The BERT model uses the same architecture as the encoder of the Transformer. Input sequences are projected into an embedding space before being fed into the encoder structure. Additionally, positional and segment encodings are added to the embeddings to preserve positional information. The encoder structure is simply a stack of Transformer blocks, which consist of a multi-head attention layer followed by successive stages of feed-forward networks and layer normalization. The multi-head attention layer accomplishes self-attention on multiple input representations.
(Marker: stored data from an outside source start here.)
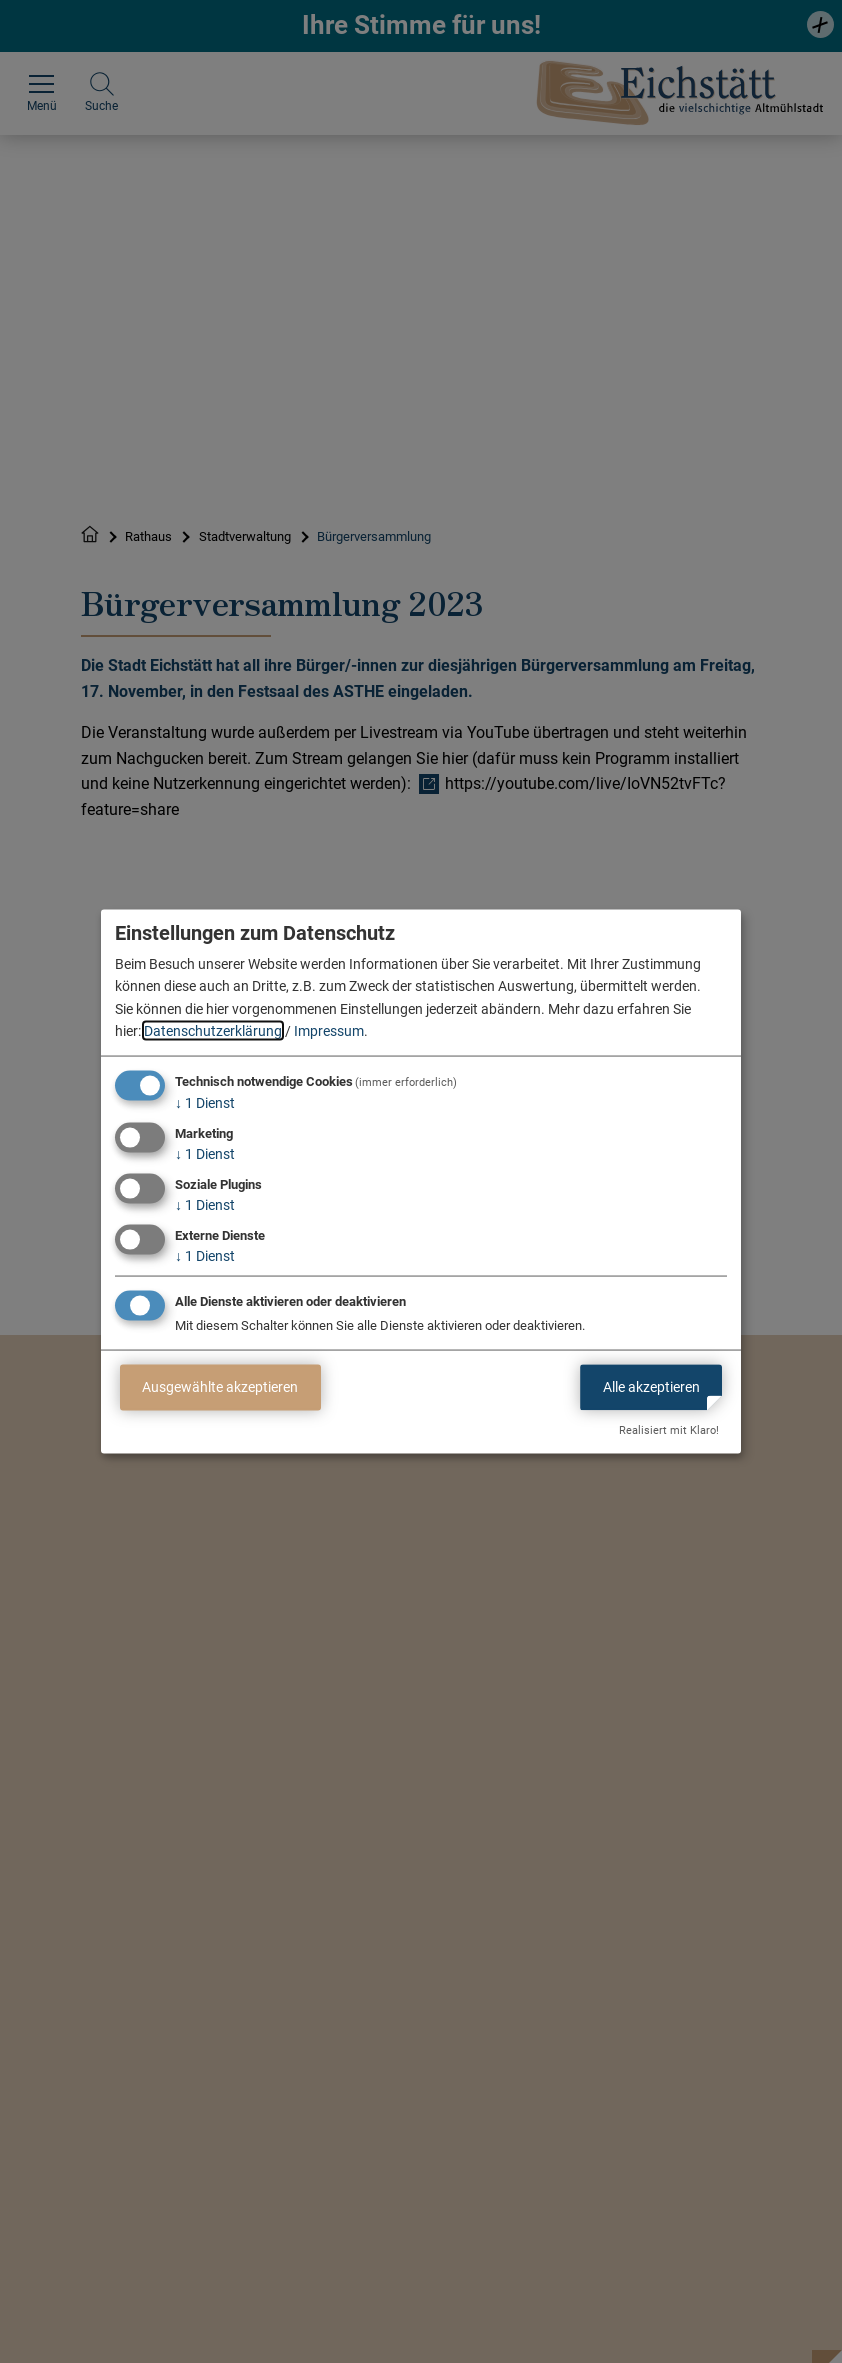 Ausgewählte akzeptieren (220, 1387)
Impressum (329, 1031)
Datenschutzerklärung (213, 1031)
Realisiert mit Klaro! (669, 1430)
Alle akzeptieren (651, 1387)
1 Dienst (205, 1103) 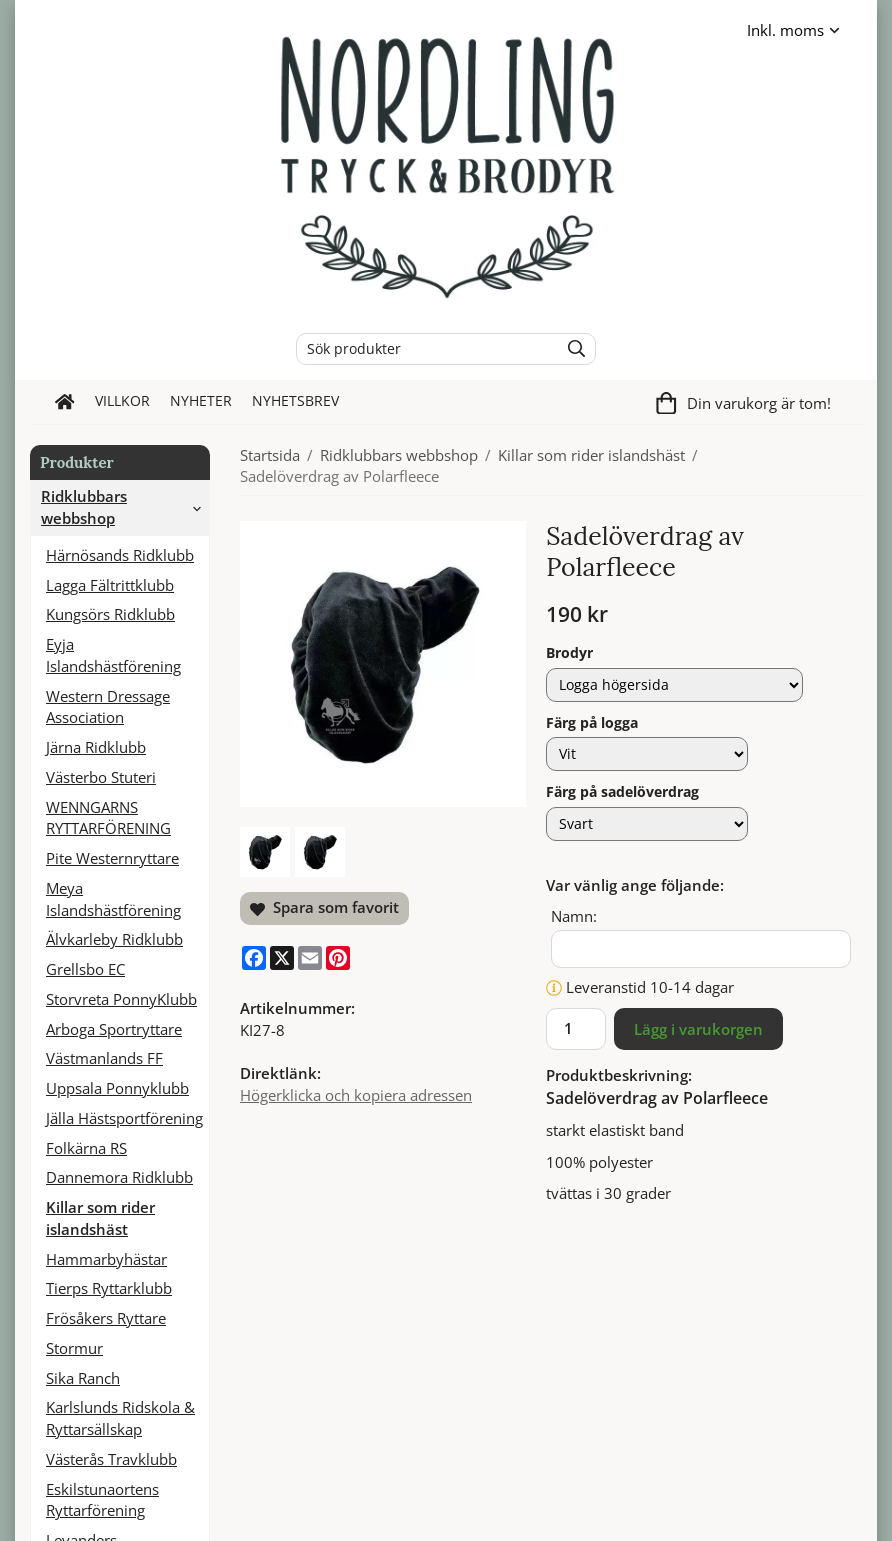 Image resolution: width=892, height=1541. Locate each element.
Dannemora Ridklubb (119, 1177)
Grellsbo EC (85, 969)
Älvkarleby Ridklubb (114, 939)
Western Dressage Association (108, 707)
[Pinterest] (338, 958)
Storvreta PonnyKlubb (121, 999)
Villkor (122, 401)
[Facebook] (254, 958)
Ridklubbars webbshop (125, 507)
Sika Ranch (83, 1378)
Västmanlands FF (104, 1058)
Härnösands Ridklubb (120, 555)
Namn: (574, 916)
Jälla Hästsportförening (124, 1118)
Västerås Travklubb (111, 1459)
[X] (282, 958)
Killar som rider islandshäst (100, 1218)
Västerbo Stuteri (101, 777)
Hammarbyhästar (106, 1259)
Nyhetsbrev (295, 401)
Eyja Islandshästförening (113, 655)
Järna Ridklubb (96, 747)
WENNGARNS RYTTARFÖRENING (108, 818)
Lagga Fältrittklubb (110, 585)
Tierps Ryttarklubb (109, 1288)
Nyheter (201, 401)
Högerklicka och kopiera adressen (356, 1095)
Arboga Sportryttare (114, 1029)
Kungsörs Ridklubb (110, 614)
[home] (65, 402)
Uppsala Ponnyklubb (117, 1088)
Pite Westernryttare (112, 858)
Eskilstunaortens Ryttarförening (102, 1500)
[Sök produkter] (422, 349)
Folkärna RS (86, 1148)
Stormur (74, 1348)
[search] (571, 349)
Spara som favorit (324, 907)
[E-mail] (310, 958)
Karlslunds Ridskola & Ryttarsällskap (120, 1418)
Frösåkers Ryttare (106, 1318)
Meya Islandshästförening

An illustration of the architecture taken from the Transformer paper is shown below.

BERT

Training

This model was trained using script available on NGC and in GitHub repo

Dataset

The following datasets were used to train this model:

  • Wikipedia - Dataset containing a 170GB+ Wikipedia dump.
  • Bookcorpus - Large-scale text corpus for unsupervised learning of sentence encoders/decoders.
  • SQuAD 1.1 + 2.0 - Reading comprehension dataset, consisting of questions posed by crowdworkers on a set of Wikipedia articles, where the answer to every question is a segment of text, or span, from the corresponding reading passage, or the question might be unanswerable.

Performance

Performance numbers for this model are available in NGC

References

License

This model was trained using open-source software available in Deep Learning Examples repository. For terms of use, please refer to the license of the script and the datasets the model was derived from.